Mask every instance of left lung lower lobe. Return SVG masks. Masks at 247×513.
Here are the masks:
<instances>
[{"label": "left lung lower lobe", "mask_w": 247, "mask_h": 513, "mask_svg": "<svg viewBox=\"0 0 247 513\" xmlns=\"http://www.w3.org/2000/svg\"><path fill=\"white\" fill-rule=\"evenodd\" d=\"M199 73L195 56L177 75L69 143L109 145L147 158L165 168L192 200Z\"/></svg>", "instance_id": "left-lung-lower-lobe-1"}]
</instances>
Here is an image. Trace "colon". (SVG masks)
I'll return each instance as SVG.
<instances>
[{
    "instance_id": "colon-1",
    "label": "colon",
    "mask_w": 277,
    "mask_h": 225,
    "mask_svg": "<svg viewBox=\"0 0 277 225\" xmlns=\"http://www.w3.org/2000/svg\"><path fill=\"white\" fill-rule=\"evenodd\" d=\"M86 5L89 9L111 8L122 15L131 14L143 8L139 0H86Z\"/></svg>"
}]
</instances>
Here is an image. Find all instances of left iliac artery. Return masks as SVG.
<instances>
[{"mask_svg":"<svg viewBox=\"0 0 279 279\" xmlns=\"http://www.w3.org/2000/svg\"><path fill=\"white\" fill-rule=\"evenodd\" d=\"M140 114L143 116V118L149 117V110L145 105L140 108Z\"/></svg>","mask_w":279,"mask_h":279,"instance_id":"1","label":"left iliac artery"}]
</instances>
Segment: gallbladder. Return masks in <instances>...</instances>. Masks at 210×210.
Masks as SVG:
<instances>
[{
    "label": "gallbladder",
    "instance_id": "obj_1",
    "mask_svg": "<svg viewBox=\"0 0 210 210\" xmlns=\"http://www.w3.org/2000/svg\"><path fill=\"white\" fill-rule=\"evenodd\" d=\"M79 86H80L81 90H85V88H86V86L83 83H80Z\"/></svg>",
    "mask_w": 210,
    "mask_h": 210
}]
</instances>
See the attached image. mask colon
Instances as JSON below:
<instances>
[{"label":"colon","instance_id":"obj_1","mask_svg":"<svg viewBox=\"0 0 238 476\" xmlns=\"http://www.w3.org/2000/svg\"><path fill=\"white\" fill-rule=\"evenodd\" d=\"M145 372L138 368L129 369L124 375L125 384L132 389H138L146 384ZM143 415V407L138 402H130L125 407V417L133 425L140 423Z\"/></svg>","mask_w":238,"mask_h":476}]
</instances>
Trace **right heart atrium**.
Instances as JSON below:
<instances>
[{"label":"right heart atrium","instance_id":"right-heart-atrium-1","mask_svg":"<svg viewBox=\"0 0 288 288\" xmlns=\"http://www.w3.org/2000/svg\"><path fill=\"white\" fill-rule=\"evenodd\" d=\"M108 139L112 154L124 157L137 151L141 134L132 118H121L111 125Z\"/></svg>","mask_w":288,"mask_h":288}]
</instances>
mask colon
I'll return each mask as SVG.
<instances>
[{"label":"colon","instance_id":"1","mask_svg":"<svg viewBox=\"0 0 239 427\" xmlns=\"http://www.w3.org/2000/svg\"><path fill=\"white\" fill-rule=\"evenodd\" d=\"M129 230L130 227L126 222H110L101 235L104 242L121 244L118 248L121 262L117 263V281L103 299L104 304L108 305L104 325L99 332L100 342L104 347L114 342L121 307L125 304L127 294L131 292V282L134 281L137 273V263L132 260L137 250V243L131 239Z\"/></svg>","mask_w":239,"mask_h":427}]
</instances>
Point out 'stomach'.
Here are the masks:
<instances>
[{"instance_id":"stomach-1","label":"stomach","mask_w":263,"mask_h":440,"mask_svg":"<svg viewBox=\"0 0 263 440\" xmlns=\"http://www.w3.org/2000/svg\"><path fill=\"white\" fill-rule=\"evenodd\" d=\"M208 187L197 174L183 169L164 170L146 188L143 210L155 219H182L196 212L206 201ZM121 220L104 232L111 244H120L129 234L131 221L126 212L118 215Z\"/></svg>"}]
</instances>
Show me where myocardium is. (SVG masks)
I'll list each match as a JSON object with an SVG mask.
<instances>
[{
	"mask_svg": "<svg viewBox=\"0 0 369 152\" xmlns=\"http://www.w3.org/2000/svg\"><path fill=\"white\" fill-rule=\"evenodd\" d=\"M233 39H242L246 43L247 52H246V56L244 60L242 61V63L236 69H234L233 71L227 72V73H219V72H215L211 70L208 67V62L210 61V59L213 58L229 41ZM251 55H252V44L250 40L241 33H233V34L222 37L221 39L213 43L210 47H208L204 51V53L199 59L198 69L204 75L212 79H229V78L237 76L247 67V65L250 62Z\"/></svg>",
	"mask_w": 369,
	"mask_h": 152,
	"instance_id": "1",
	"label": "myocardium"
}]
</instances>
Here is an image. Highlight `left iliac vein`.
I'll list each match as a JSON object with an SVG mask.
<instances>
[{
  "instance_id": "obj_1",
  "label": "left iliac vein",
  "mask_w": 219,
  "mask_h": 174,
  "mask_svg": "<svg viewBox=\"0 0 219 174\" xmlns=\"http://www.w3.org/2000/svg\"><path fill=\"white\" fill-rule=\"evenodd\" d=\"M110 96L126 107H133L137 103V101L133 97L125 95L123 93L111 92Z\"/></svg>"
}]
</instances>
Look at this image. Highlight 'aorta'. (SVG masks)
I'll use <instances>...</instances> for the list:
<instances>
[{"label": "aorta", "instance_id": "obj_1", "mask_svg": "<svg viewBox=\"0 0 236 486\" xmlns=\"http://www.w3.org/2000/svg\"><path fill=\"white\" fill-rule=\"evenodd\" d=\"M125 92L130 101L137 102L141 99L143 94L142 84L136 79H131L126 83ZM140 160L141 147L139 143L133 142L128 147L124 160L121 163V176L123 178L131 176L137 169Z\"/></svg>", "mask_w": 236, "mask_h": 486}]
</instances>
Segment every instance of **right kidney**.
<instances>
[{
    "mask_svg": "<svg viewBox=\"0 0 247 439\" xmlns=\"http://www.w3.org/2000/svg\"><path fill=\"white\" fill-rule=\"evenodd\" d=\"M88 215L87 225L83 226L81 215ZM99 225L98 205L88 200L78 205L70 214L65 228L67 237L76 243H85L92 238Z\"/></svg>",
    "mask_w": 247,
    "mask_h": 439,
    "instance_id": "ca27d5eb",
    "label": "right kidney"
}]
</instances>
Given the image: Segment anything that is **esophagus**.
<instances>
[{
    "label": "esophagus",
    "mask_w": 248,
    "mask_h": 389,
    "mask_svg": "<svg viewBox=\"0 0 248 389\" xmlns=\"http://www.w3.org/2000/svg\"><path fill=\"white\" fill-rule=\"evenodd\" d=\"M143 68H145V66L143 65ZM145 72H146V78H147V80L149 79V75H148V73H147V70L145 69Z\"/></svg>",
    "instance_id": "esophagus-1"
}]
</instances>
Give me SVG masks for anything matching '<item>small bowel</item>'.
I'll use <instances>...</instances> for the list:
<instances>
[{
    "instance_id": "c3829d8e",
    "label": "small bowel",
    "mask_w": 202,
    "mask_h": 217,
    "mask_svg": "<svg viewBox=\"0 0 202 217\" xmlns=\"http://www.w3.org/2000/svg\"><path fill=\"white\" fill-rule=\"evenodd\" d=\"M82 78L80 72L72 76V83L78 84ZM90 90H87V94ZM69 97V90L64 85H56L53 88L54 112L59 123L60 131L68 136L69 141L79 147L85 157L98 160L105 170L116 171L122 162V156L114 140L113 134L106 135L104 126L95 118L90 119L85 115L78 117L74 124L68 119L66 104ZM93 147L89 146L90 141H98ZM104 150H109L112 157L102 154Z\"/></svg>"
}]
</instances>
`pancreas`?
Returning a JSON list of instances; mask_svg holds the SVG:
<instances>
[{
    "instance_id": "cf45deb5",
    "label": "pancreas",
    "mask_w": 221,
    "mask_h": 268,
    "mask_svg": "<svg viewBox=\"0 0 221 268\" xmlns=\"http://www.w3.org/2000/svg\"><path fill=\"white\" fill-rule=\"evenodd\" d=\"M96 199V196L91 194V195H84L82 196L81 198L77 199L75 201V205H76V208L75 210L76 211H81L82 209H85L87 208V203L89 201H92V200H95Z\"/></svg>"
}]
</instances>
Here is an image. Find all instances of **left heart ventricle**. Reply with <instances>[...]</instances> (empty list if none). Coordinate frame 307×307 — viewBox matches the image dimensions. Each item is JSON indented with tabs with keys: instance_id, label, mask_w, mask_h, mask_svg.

**Exercise brief:** The output should be exactly the lines from the one containing "Give me SVG" to the final line of the listing above, inclusive.

**Your response:**
Give me SVG masks for anything matching '<item>small bowel</item>'.
I'll use <instances>...</instances> for the list:
<instances>
[{
    "instance_id": "c3829d8e",
    "label": "small bowel",
    "mask_w": 202,
    "mask_h": 217,
    "mask_svg": "<svg viewBox=\"0 0 202 217\" xmlns=\"http://www.w3.org/2000/svg\"><path fill=\"white\" fill-rule=\"evenodd\" d=\"M82 78L80 72L72 76V83L78 84ZM90 90H87V94ZM69 97V90L64 85H56L53 88L54 112L59 123L60 131L68 136L69 141L79 147L85 157L98 160L105 170L116 171L122 162V156L114 140L113 134L106 135L104 126L95 118L90 119L85 115L78 117L74 124L68 119L66 104ZM93 147L89 146L90 141H98ZM104 150H109L112 157L102 154Z\"/></svg>"
}]
</instances>
`pancreas`?
Returning a JSON list of instances; mask_svg holds the SVG:
<instances>
[{
    "instance_id": "cf45deb5",
    "label": "pancreas",
    "mask_w": 221,
    "mask_h": 268,
    "mask_svg": "<svg viewBox=\"0 0 221 268\" xmlns=\"http://www.w3.org/2000/svg\"><path fill=\"white\" fill-rule=\"evenodd\" d=\"M96 199V196L91 194V195H84L82 196L81 198L77 199L75 201V205H76V208L75 210L76 211H81L82 209H85L87 208V203L89 201H92V200H95Z\"/></svg>"
}]
</instances>
Here is an image. Find all instances of **left heart ventricle**. Reply with <instances>[...]</instances> (empty list if none). Coordinate frame 307×307 — viewBox matches the image dimensions. Each item is JSON indented with tabs with keys: instance_id, label, mask_w, mask_h, mask_svg.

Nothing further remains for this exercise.